# Summative Exercise – Predictive Embeddings + RNN Classifier (Colab)

**Week 2 (NLP):** This summative task combines *predictive embeddings* (loaded from pre-trained **GloVe**, a Word2Vec-style model) with a compact **RNN** text classifier.

**You will:**
1. Load a small two-class dataset (20 Newsgroups subset).  
2. Tokenise and create padded sequences.  
3. Load pre-trained GloVe vectors and explore nearest neighbours.  
4. Build two models: (i) averaged-embedding baseline; (ii) SimpleRNN classifier using the same embeddings.  
5. Evaluate, compare, and reflect.

Note: You have complete all the missing parts in code to complete this exercise.
Missing parts are represented with '#########'.

*Estimated time: 90 minutes.*  


## Setup and versions

In [3]:

import os, random, sys, platform, numpy as np, tensorflow as tf, sklearn
from sklearn.datasets import fetch_20newsgroups
from sklearn.model_selection import train_test_split
from sklearn.metrics import accuracy_score, f1_score, confusion_matrix, ConfusionMatrixDisplay
import matplotlib.pyplot as plt

SEED = 42
random.seed(SEED); np.random.seed(SEED); tf.random.set_seed(SEED)

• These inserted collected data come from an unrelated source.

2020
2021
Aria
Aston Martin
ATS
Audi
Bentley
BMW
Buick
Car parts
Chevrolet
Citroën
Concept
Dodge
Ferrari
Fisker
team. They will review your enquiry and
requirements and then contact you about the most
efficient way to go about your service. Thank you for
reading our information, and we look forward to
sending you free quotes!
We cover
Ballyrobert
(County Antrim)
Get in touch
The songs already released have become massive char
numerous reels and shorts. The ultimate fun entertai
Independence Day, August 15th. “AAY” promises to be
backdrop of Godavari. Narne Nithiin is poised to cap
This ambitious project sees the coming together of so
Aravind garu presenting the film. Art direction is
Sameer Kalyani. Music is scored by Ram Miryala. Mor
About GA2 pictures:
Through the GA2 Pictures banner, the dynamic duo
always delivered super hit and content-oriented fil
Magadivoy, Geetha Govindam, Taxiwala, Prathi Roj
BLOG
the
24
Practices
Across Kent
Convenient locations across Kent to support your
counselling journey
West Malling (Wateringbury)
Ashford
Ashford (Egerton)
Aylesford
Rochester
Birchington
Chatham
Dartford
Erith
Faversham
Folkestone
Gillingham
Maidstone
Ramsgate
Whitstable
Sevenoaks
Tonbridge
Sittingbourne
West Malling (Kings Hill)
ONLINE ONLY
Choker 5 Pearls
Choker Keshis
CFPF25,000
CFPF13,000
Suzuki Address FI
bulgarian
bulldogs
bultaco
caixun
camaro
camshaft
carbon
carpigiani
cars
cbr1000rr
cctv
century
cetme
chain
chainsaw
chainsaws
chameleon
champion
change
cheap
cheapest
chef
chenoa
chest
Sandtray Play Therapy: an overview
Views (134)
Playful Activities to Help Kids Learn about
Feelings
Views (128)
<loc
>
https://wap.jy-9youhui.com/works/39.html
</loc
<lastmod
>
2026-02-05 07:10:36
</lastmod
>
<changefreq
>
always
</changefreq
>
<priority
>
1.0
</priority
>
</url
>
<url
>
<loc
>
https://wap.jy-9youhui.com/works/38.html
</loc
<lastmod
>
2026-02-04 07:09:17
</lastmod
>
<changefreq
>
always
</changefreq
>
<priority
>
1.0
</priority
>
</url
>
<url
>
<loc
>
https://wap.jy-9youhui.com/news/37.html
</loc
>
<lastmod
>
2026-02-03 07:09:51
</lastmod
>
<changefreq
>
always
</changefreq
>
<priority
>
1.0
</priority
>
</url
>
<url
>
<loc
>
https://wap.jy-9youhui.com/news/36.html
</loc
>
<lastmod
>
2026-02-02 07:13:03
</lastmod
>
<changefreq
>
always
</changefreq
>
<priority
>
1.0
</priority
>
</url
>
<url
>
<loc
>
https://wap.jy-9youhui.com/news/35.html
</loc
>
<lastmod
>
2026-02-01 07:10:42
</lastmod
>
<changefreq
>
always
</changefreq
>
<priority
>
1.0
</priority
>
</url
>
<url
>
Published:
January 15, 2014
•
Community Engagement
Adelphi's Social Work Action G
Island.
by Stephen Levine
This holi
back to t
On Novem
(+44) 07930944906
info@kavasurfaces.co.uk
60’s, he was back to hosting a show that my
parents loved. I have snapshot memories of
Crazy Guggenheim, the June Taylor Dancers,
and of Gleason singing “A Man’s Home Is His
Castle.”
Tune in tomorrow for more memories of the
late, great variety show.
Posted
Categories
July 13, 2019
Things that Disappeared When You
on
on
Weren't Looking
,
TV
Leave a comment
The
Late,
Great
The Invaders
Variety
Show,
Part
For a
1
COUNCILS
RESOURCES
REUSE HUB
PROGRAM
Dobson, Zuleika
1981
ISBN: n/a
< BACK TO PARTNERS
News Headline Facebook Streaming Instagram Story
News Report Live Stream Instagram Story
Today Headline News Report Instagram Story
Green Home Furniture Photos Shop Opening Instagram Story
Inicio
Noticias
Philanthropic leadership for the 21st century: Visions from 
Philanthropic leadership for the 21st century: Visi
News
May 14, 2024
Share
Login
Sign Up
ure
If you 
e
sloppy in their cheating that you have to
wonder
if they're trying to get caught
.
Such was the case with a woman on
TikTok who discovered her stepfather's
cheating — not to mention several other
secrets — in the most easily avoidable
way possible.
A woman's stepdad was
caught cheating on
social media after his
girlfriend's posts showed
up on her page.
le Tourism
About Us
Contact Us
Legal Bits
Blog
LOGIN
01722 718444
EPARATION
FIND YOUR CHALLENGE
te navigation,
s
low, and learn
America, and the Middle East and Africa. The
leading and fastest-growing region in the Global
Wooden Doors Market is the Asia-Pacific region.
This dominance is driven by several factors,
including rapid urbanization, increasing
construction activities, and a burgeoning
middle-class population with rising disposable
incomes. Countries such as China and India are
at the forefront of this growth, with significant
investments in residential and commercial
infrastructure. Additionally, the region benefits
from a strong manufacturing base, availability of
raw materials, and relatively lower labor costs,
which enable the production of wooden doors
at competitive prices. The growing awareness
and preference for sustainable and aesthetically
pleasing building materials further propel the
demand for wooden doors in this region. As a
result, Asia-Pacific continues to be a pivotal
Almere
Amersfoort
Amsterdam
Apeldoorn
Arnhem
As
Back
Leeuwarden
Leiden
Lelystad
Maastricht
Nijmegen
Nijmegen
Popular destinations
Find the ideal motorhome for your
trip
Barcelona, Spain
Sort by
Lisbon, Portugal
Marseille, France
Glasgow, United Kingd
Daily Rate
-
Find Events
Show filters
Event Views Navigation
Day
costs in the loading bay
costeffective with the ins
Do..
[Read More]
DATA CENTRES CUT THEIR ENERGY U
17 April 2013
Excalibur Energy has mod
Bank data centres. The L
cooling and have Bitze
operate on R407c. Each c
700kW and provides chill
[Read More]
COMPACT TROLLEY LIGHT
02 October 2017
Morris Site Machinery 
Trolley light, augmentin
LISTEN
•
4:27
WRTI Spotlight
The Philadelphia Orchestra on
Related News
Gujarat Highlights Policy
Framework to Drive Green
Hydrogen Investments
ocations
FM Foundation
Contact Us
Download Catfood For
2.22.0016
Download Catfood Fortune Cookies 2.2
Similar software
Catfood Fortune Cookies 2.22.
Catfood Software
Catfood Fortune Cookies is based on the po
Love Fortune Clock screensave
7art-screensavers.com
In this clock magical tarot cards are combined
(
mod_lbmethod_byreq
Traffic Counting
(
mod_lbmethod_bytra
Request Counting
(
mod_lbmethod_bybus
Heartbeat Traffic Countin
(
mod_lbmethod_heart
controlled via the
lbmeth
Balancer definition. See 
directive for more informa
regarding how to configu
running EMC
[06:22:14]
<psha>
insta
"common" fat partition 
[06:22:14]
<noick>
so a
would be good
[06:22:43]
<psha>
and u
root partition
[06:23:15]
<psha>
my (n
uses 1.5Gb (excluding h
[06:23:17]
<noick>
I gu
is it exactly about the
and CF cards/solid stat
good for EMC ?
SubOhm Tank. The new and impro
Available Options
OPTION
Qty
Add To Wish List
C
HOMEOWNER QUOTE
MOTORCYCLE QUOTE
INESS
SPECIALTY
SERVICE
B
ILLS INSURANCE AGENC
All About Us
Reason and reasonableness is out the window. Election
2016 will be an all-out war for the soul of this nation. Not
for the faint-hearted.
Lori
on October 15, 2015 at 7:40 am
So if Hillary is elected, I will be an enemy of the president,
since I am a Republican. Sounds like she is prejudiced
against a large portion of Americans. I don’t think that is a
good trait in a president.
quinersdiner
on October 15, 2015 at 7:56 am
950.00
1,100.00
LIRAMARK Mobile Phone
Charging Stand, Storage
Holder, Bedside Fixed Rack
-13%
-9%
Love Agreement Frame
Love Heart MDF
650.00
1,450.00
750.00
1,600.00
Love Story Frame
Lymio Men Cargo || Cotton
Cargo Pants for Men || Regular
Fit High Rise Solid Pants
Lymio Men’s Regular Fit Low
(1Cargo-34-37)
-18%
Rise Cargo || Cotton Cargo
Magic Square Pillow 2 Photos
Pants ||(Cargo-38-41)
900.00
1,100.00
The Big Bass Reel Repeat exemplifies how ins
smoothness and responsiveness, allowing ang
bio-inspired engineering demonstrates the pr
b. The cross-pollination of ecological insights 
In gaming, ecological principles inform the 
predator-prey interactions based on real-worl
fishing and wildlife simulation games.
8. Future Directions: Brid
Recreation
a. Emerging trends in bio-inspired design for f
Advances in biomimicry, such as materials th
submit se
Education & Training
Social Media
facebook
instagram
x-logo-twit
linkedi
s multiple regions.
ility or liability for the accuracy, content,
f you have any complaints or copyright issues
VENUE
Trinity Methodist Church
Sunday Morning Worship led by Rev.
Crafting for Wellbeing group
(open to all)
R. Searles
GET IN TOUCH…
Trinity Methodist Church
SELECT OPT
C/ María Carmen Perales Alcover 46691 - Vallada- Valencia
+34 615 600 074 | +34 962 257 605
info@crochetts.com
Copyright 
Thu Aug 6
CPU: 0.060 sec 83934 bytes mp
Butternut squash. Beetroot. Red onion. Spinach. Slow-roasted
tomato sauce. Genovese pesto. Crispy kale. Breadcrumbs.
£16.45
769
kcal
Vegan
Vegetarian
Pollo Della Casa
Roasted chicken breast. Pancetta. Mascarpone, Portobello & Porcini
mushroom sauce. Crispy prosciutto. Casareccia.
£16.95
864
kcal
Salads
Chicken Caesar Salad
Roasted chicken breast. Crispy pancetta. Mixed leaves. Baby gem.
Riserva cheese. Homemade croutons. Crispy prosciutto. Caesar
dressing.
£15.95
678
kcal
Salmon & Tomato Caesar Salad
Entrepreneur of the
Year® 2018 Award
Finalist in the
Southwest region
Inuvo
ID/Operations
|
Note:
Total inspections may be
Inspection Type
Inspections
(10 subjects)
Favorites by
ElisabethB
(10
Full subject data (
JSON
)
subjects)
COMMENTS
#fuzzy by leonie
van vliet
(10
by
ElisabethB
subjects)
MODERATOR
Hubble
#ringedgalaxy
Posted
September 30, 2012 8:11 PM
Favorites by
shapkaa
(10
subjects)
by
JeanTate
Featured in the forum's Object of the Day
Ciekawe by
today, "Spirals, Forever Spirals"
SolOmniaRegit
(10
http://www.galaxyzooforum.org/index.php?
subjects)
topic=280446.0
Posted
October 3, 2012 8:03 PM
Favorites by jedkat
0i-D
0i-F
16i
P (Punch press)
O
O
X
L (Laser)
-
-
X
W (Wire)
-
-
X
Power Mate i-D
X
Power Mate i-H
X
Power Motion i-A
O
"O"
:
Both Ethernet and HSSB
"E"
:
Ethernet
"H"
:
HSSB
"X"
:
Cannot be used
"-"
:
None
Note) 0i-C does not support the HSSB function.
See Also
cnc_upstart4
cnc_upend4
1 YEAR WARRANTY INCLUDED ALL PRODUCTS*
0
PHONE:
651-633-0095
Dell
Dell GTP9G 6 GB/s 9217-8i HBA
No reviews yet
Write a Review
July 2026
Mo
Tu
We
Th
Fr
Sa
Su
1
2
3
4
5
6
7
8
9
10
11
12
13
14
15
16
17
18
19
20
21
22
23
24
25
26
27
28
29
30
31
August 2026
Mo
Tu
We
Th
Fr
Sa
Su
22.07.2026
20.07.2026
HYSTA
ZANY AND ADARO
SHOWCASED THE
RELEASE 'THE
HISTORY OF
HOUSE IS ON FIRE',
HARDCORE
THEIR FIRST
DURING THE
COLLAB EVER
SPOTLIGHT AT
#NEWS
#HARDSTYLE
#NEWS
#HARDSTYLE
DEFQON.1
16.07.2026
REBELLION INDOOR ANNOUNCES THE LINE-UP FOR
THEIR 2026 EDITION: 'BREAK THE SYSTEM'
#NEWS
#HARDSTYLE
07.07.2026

print("Python:", sys.version.split()[0])
print("TensorFlow:", tf.__version__)
print("NumPy:", np.__version__)
print("scikit-learn:", sklearn.__version__)
print("Platform:", platform.platform())


Python: 3.10.19
TensorFlow: 2.20.0
NumPy: 1.26.4
scikit-learn: 1.5.1
Platform: macOS-15.6.1-arm64-arm-64bit



## 1. Load and prepare data

We use two categories to keep training fast. This mirrors the earlier classroom exercises.


In [4]:

import pandas as pd
cats = ['rec.autos', 'sci.electronics']
raw = fetch_20newsgroups(subset='train', categories=cats, remove=('headers','footers','quotes'))
df = pd.DataFrame({'text': raw.data, 'label': raw.target}).sample(n=1000, random_state=SEED).reset_index(drop=True)
df.head(3)


Unnamed: 0,text,label
0,# 74S\tLater modification of 74 for even highe...,1
1,\nrecently-manufactured locomotives have wheel...,0
2,"\nYes, Fred, my heart and prayers go out to th...",0



## 2. Tokenise and vectorise

We use Keras `Tokenizer` for simple, robust tokenisation. Then we create padded integer sequences.


In [None]:

from tensorflow.keras.preprocessing.text import Tokenizer
from tensorflow.keras.preprocessing.sequence import pad_sequences

# Hint: try using 20000 words and maximum length of 120

num_words = 20000
# Least frequent words (not in 20k vocab) will be bucketed as <unk>
tokenizer = Tokenizer(num_words=num_words, oov_token="<unk>")
tokenizer.fit_on_texts(df["text"])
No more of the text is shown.